From the day Mya and Ella were born, I asked everyone not to call them princesses and I told my girls that whenever someone called them a princess, they should say ‘no, I’m a president’. I decided to do that very early on - even though they had no clue what I was talking about - because I knew that they will hear it a lot and that there are quite a few people I couldn’t say anything to. Most people reacted very negatively to this, even the closest. I don’t blame them but it wasn’t easy to always stand up to what I believed was best for my girls. I also tried not to always tell them how pretty they are but instead to focus on more empowering adjectives like how strong and courageous I though they were. Of course, because I always thought that they were the most beautiful and cutest little girls on the planet, I still couldn’t help but say it sometimes but I tried, as much as possible to focus on what I think are more empowering words. I also try to avoid words that put too much pressure on them like saying that they are smart. Of course I think they are, but maybe in reality they are not the smartest or their smarts lie in less obvious skills and I don’t want them to feel that they should be smart. What’s important to me is their happiness, above everything. I couldn’t care less about their performance or abilities. I want to give them all the possibilities that they could have and encourage them to be the best they can be, without putting too much pressure on accomplishments and seaking to be the best. Happiness has always been my goal for them and with Mya’s illness it became even more important to me. I wanted Mya to have all the tools she needed to have more options in life but never because I wanted her to be ‘normal’; simply because I wanted her to be happy.

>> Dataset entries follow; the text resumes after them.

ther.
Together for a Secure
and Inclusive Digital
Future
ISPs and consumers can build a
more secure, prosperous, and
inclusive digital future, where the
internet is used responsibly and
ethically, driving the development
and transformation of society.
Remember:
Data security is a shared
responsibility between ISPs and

Mya was a superhero from day one. She fought every doctor and every nurse whenever she didn’t want them to do something. Every single one of them was impressed by her resilience. Her smile would light up a whole building, just as much as her screams would shake that same building. The chief of staff in the ICU in Paris started crying when we were leaving the hospital last year in May, telling me how Mya is a ray of sunshine and changed the whole energy in the ICU.

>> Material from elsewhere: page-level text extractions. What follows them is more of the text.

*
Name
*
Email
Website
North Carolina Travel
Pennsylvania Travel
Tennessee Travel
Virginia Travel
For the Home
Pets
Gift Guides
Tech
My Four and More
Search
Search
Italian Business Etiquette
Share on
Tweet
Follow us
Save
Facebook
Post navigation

Ella has always had it in her, she just needed some support to wash away all the social expectations from girls and look at all the possibilities the world has to offer a child. The other day she told me ‘I don’t want to be a president maman, I am a superhero!’. I was so freaking proud! Of course superheroes are much better than presidents, what was I even thinking?! It’s not always easy for her though. Most of the clothes she picks have superheroes on them - she also equally likes wearing dresses - but she refuses to wear them to school. Girls and boys in school told her a couple of times that superheroes are only for boys and even after I spoke with the teacher who then spoke with everyone in class, Ella still preferred not to wear her superheroes’ t-shirts. For her birthday this year, we distributed superheroes figurines - mostly girl superheroes - to everyone in her class and explained that superheros are not only boys and that there were in fact girl superheroes. Ella said that things are getting better and she wore a superheroes’ t-shirts once at the end of the school year.

There is hope, we just need to find all the fight in us so that one day women don’t have to fight anymore.